> TO DO: Copy the complete listing word for word, but do not carry over any images.

> RECORDS FOR THIS EXERCISE:
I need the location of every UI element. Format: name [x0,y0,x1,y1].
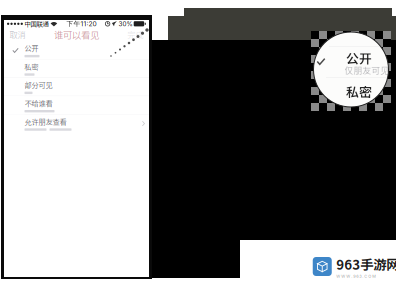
button[interactable]: 公开 [4,41,149,59]
staticText: 公开 [346,49,372,67]
staticText: 完成 [127,28,143,40]
button[interactable]: 不给谁看 [4,96,149,114]
staticText: 谁可以看见 [54,28,99,41]
staticText: 公开 [24,43,38,53]
staticText: 部分可见 [24,80,52,90]
button[interactable]: 私密 [4,60,149,77]
staticText: 取消 [10,28,26,40]
staticText: 私密 [346,82,372,101]
staticText: 30% [118,20,132,28]
button[interactable]: 部分可见 [4,78,149,96]
staticText: 不给谁看 [24,98,52,108]
button[interactable]: 允许朋友查看 [4,115,149,132]
staticText: 中国联通 [24,19,48,28]
staticText: W W W . 9 6 3 . C O M [336,274,376,279]
button[interactable]: 取消 [6,28,30,40]
staticText: 允许朋友查看 [24,116,66,127]
staticText: 963手游网 [336,254,396,274]
staticText: 私密 [24,61,38,72]
button[interactable]: 完成 [123,28,147,40]
staticText: 仅朋友可见 [344,64,390,76]
staticText: 下午11:20 [66,20,96,28]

> SOLVED EXERCISE:
I need the location of every UI element. Format: name [x0,y0,x1,y1].
button[interactable]: 公开 [4,41,149,59]
staticText: 公开 [346,49,372,67]
staticText: 完成 [127,28,143,40]
button[interactable]: 不给谁看 [4,96,149,114]
staticText: 谁可以看见 [54,28,99,41]
staticText: 公开 [24,43,38,53]
staticText: 部分可见 [24,80,52,90]
button[interactable]: 私密 [4,60,149,77]
staticText: 取消 [10,28,26,40]
staticText: 私密 [346,82,372,101]
staticText: 30% [118,20,132,28]
button[interactable]: 部分可见 [4,78,149,96]
staticText: 不给谁看 [24,98,52,108]
button[interactable]: 允许朋友查看 [4,115,149,132]
staticText: 中国联通 [24,19,48,28]
staticText: W W W . 9 6 3 . C O M [336,274,376,279]
button[interactable]: 取消 [6,28,30,40]
staticText: 允许朋友查看 [24,116,66,127]
staticText: 963手游网 [336,254,396,274]
staticText: 私密 [24,61,38,72]
button[interactable]: 完成 [123,28,147,40]
staticText: 仅朋友可见 [344,64,390,76]
staticText: 下午11:20 [66,20,96,28]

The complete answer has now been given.